Decisive Battle of Gettysburg Opened
Wednesday, July 1, 1863
The Battle of Gettysburg, July 1, 2 and 3, 1863, marked the high tide of the Civil War. Here General Robert E. Lee hoped to win a victory which would compel the withdrawal of Union troops from other parts of the country, secure recognition of the Confederacy by foreign Governments, carry panic into the North and furnish supplies for his hungry troops.
Fresh from his brilliant victory at Chancellorsville, he moved north until his van was within sight of Harrisburg, and there, learning that General George G. Meade was in close pursuit, Lee turned his army to meet him, and Gettysburg became the scene of the decisive battle.
The battle of Gettysburg was the bloodiest of the Civil War and the most terrible battle in the world’s history previous to the World’s War, and probably greater than any single action in that gigantic conflict.
The Union losses in the three days’ battle were 23,000, and the Confederate losses were probably as high in killed, wounded, captured and missing, as 29,000.
At Gettysburg was concentrated Lee’s magnificent and confident army of Confederate troops, which had invaded Pennsylvania through the Cumberland Valley, and was then on its way to Philadelphia, and then to Baltimore and Washington. The advance of Ewell’s corps marched as far as Wrightsville, seventy-five miles from Philadelphia, or only four days’ march and had watered their horses in the Susquehanna River. There the mile-long Columbia-Wrightsville bridge was burned to prevent the rebels from crossing the river.
The concentration of his forces at Gettysburg was forced upon General Lee by the rapid movement of General Hooker with the Federal army, who hurried northward, as soon as Washington was uncovered, to intercept the invading host, and so to loosen the grip it had upon the fair valleys, rich with ripe grain and teeming with money, horses, cattle, clothing, shoes and provisions. Curiously, the Southern army came into Gettysburg from the North and the Northern army came in from the South.
Lee’s army was in fine condition and Hooker’s was recently reorganized into a great machine. The two armies were well matched. Each had approximately 80,000 men, including 10,000 cavalry to each; the Union had 327 pieces of artillery, and the Southern army only forty less pieces.

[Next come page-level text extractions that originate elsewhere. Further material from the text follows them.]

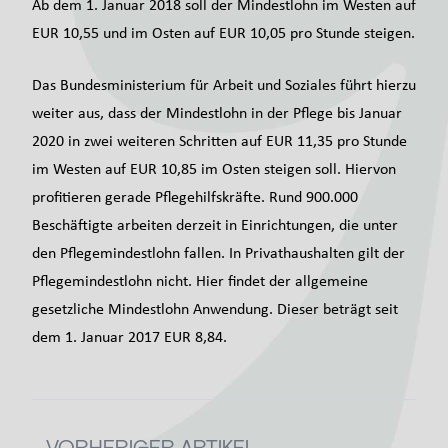
Ab dem 1. Januar 2018 soll der Mindestlohn im Westen auf
EUR 10,55 und im Osten auf EUR 10,05 pro Stunde steigen.
Das Bundesministerium für Arbeit und Soziales führt hierzu
weiter aus, dass der Mindestlohn in der Pflege bis Januar
2020 in zwei weiteren Schritten auf EUR 11,35 pro Stunde
im Westen auf EUR 10,85 im Osten steigen soll. Hiervon
profitieren gerade Pflegehilfskräfte. Rund 900.000
Beschäftigte arbeiten derzeit in Einrichtungen, die unter
den Pflegemindestlohn fallen. In Privathaushalten gilt der
Pflegemindestlohn nicht. Hier findet der allgemeine
gesetzliche Mindestlohn Anwendung. Dieser beträgt seit
dem 1. Januar 2017 EUR 8,84.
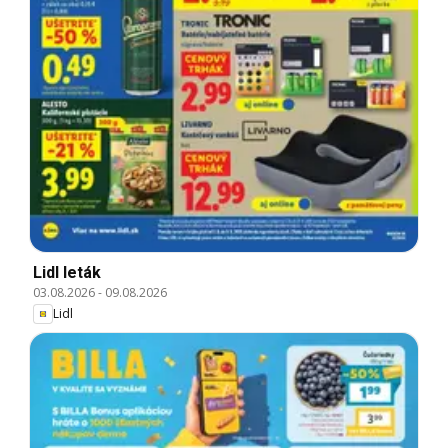
Lidl leták
03.08.2026
-
09.08.2026
Lidl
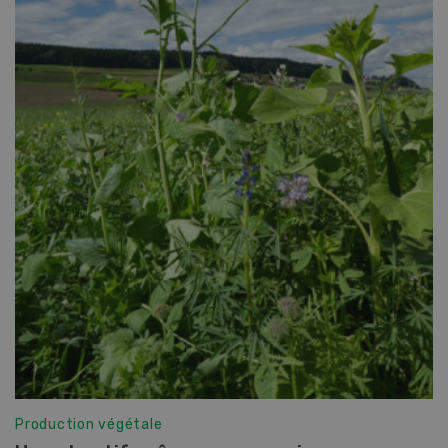
Production végétale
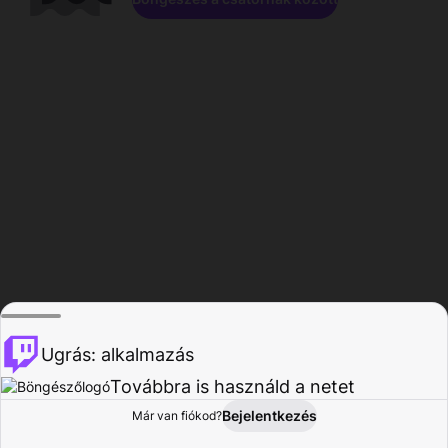
Ugrás: alkalmazás
Továbbra is használd a netet
Bejelentkezés
Már van fiókod?
Főoldal
Böngészés
Tevékenység
Profil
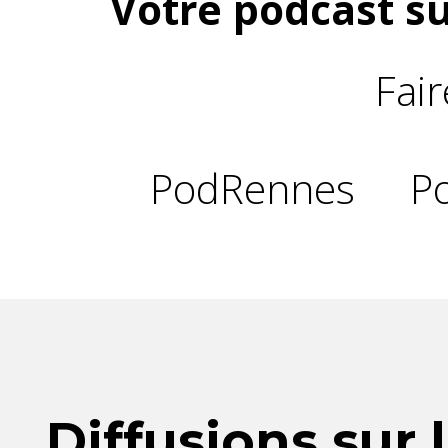
Votre podcast su
Fai
PodRennes
P
Diffusions sur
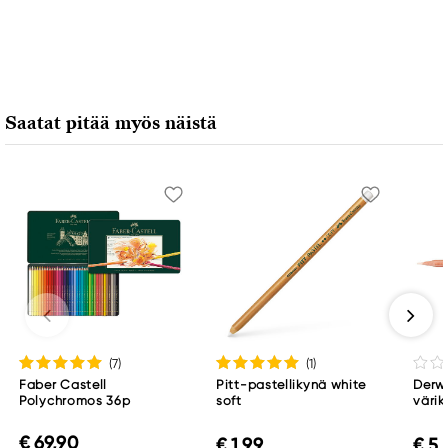
Vastuullinen EU
Faber-Castell
Faber-Castell Ag
Nürnberger Straße 2
Saatat pitää myös näistä
90546 Stein, Germany
info@Faber-Castell.de
+49 (0) 911 9965-0
(7
)
(1
)
Faber Castell
Pitt-pastellikynä white
Derwe
Polychromos 36p
soft
värik
€ 69,90
€ 1,99
€ 5,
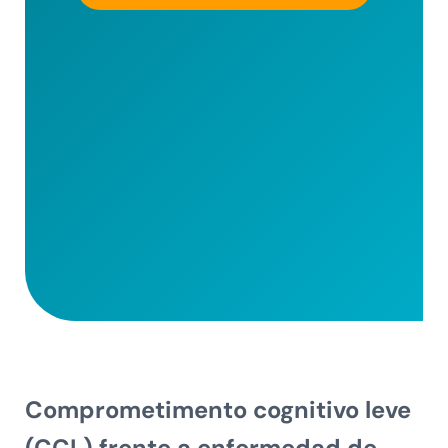
Comprometimento cognitivo leve
(CCL) frente a enfermedad de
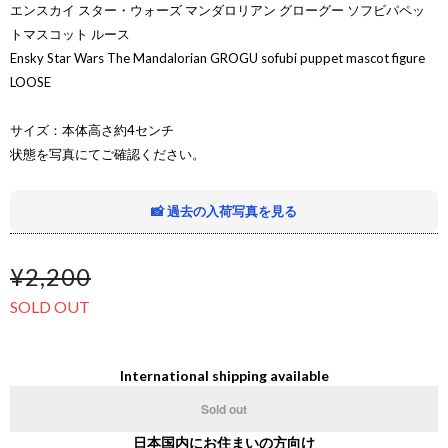
エンスカイ スター・ウォーズ マンダロリアン グローグー ソフビパペッ
トマスコット ルース
Ensky Star Wars The Mandalorian GROGU sofubi puppet mascot figure
LOOSE
サイズ：本体高さ約4センチ
状態を写真にてご確認ください。
📸 過去の入荷写真を見る
¥2,200
SOLD OUT
International shipping available
Sold out
日本国内にお住まいの方向け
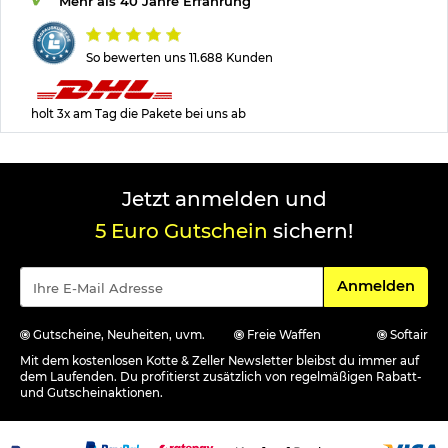
Mehr als 40 Jahre Erfahrung
So bewerten uns 11.688 Kunden
holt 3x am Tag die Pakete bei uns ab
Jetzt anmelden und
5 Euro Gutschein
sichern!
Für den Newsle
Anmelden
Gutscheine, Neuheiten, uvm.
Freie Waffen
Softair
Mit dem kostenlosen Kotte & Zeller Newsletter bleibst du immer auf
dem Laufenden. Du profitierst zusätzlich von regelmäßigen Rabatt-
und Gutscheinaktionen.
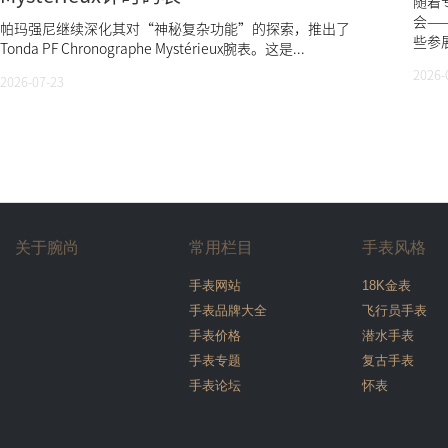
随着
会—
帕玛强尼继续深化其对“神秘复杂功能”的探索，推出了
些参展
Tonda PF Chronographe Mystérieux腕表。这是...
2026-
2026-07-23
关于腕尚
常用栏目
手表风格
手表网站
18K金表
手表品牌大全
飞行员手表
手表价格
潜水手表
手表专题
复古手表
手表论坛
怀表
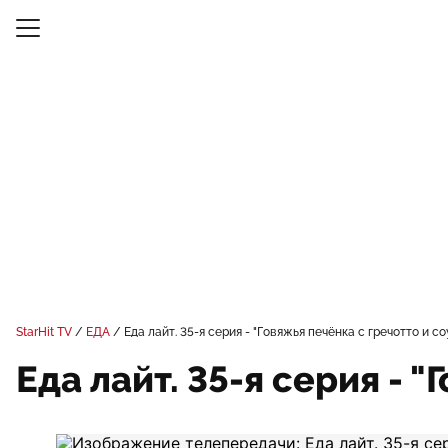
StarHit TV
ЕДА
Еда лайт. 35-я серия - "Говяжья печёнка с гречотто и с
Еда лайт. 35-я серия - 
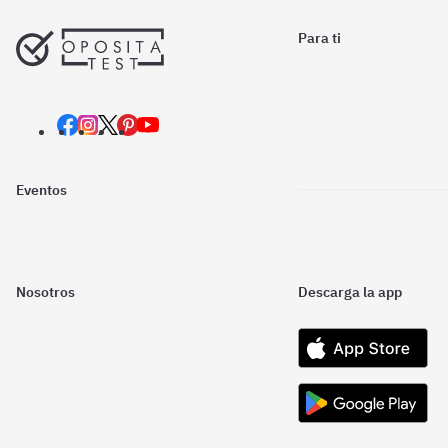
Para ti
Eventos
Nosotros
Descarga la app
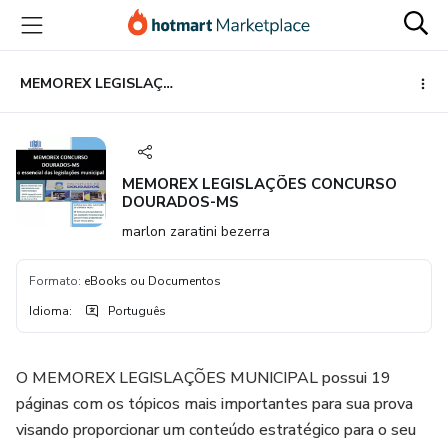
Ir
Ir
Ir
para
para
para
o
o
o
conteúdo
pagamento
rodapé
MEMOREX LEGISLAÇÕES CONCURSO DOURADOS-MS
principal
MEMOREX LEGISLAÇÕES CONCURSO
DOURADOS-MS
marlon zaratini bezerra
Formato
:
eBooks ou Documentos
Idioma
:
Português
O MEMOREX LEGISLAÇÕES MUNICIPAL possui 19
páginas com os tópicos mais importantes para sua prova
visando proporcionar um conteúdo estratégico para o seu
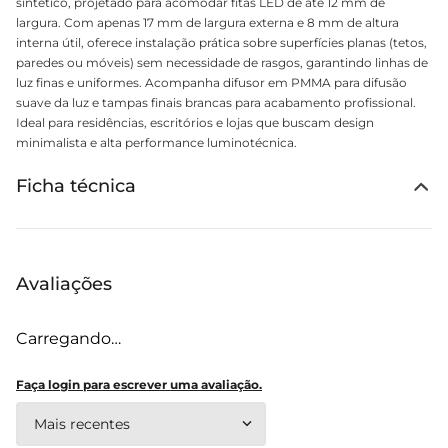
sintético, projetado para acomodar fitas LED de até 12 mm de
largura. Com apenas 17 mm de largura externa e 8 mm de altura
interna útil, oferece instalação prática sobre superfícies planas (tetos,
paredes ou móveis) sem necessidade de rasgos, garantindo linhas de
luz finas e uniformes. Acompanha difusor em PMMA para difusão
suave da luz e tampas finais brancas para acabamento profissional.
Ideal para residências, escritórios e lojas que buscam design
minimalista e alta performance luminotécnica.
Ficha técnica
Avaliações
Carregando…
Faça login para escrever uma avaliação.
Mais recentes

The main difference was in commanders, for the Federal army had at Gettysburg, a new and untried commander, General Meade, who only three days before the battle had superseded General Hooker, and had with him two new corps commanders, Sykes and Newton, while the Confederate army under Lee had their able and accomplished Longstreet as well as the competent A. P. Hill and renowned Ewell in command of their three corps.